Another creation is already in the works, David adds. The Moo Moo Cuatro is a new iteration featuring a spicy béarnaise on filet that he’s been developing in his head. Watch for it.
The Secret in the Mix
If the food is considered the soul of 13 Tacos & Taps, the margaritas are its heartbeat. The restaurant was recognized by Yelp as home to the best margaritas in North Carolina — an honor the team credits to their house-made mix, a proprietary blend that isn’t leaving the building anytime soon.
“We make our own mix,” Marilyn says. “That is the big secret” to the classic house and slew of flavored margaritas.

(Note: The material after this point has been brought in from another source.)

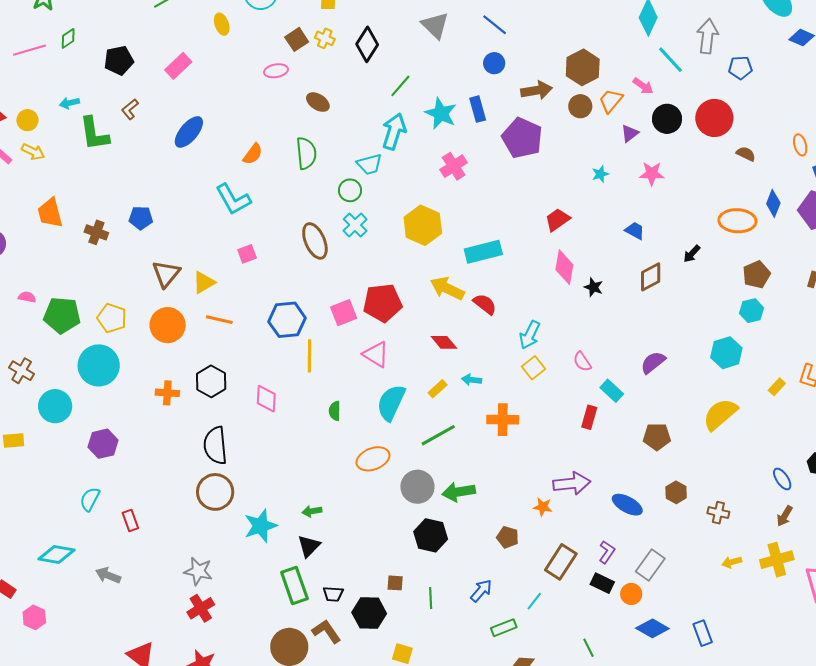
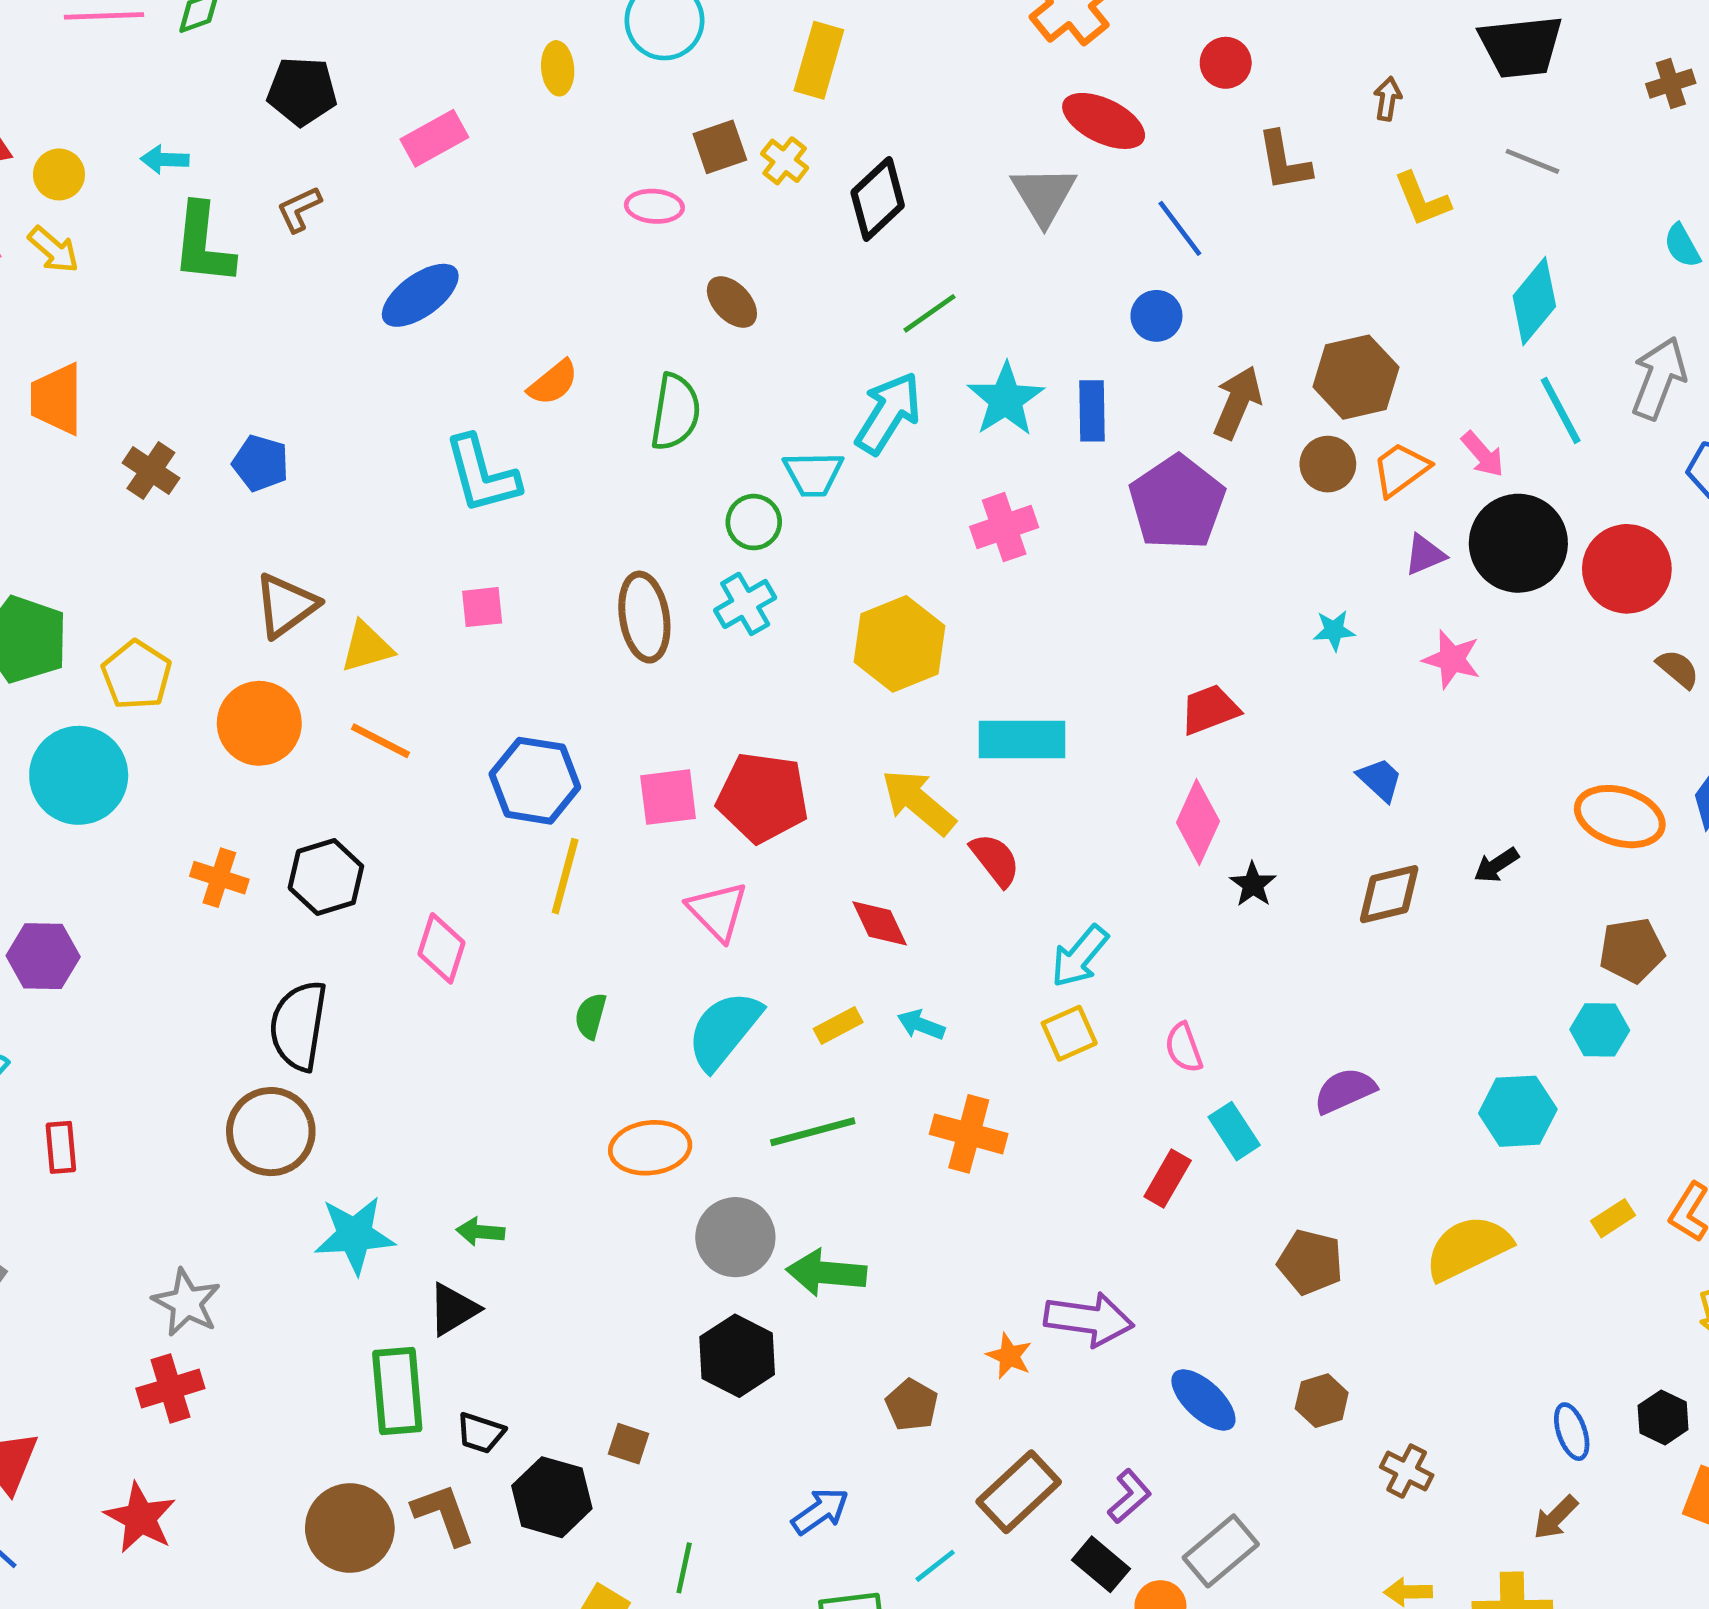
brown arrow: (537, 90) -> (1237, 402), turned -72
black circle: (667, 119) -> (1518, 543), size x1.4
green line: (431, 598) -> (684, 1568), moved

And the demand is real. Regulars have been known to purchase the mix by the half gallon to take home.
The Details Matter
13 Tacos & Taps is also a curated environment, with the walls showcasing rotating work for sale by local artists, including pieces from a father-son duo who have become family friends of Marilyn and David.
One striking work, The Matador, contains a hidden figure that only one person has ever officially spotted. The restaurant’s lighting shifts through colors at night, entirely changing the way the painting reads. “Each time it changes, it changes what you’re seeing,” David says. “It comes alive.”
As if guests’ senses need more of an awakening, the music playing overhead instills a decidedly eclectic atmosphere. Much of the playlist is AI-generated, curated by Marilyn. (This includes a track about the Chef’s Special 13th Taco — currently fish — which guests have been known to request copies of.)
If focus is the secret ingredient in David’s fusion, consistency is what arrives on the plate. In an industry defined by turnover, the team has remained largely unchanged, and most of the kitchen staff has been there for four to six years. One employee has been on board since day one. “I don’t pester her,” David says jokingly when asked about this loyalty before turning contemplative: “I show her.” When it comes to the team he’s built, and to whom he expresses his gratitude with a living wage, he says, “I’m thankful for what we’ve accomplished.”
Attention is the culture at 13 Tacos & Taps, and not just from the chef and staff. When a supplier accidentally substituted a different variety of rice, yet all the other ingredients remained unchanged, a trusted regular immediately noticed the difference in the addictive “crack rice” as it’s been referred to since the food truck days.

What’s Next
With two years remaining on their current lease, David and Marilyn are beginning to look ahead to a smaller footprint possibly focused on takeout and perhaps to licensing the 13 Tacos concept so that other operators can carry it forward. This is where consistency, already a strength, can become an enduring asset in the form of a partner who trains deeply, understands the standards, and carries the name forward with integrity.
In the meantime, a Saturday open-air market with live music launches later this summer and promises to uphold the creative and community components of 13 Tacos’ winning recipe.
The goal, as it has always been and despite increasing competition in North Raleigh, is straightforward: to serve food that people want to eat and will come back for.
“I’ll sit over there,” Marilyn says, gesturing toward the hosting stand where guests can expect to find her, “and I’ll look at the people and I’ll think, They’re in our restaurant eating this food and loving it …”
“That is such a good feeling,” David chimes in before heading back into the kitchen to create — or create anew.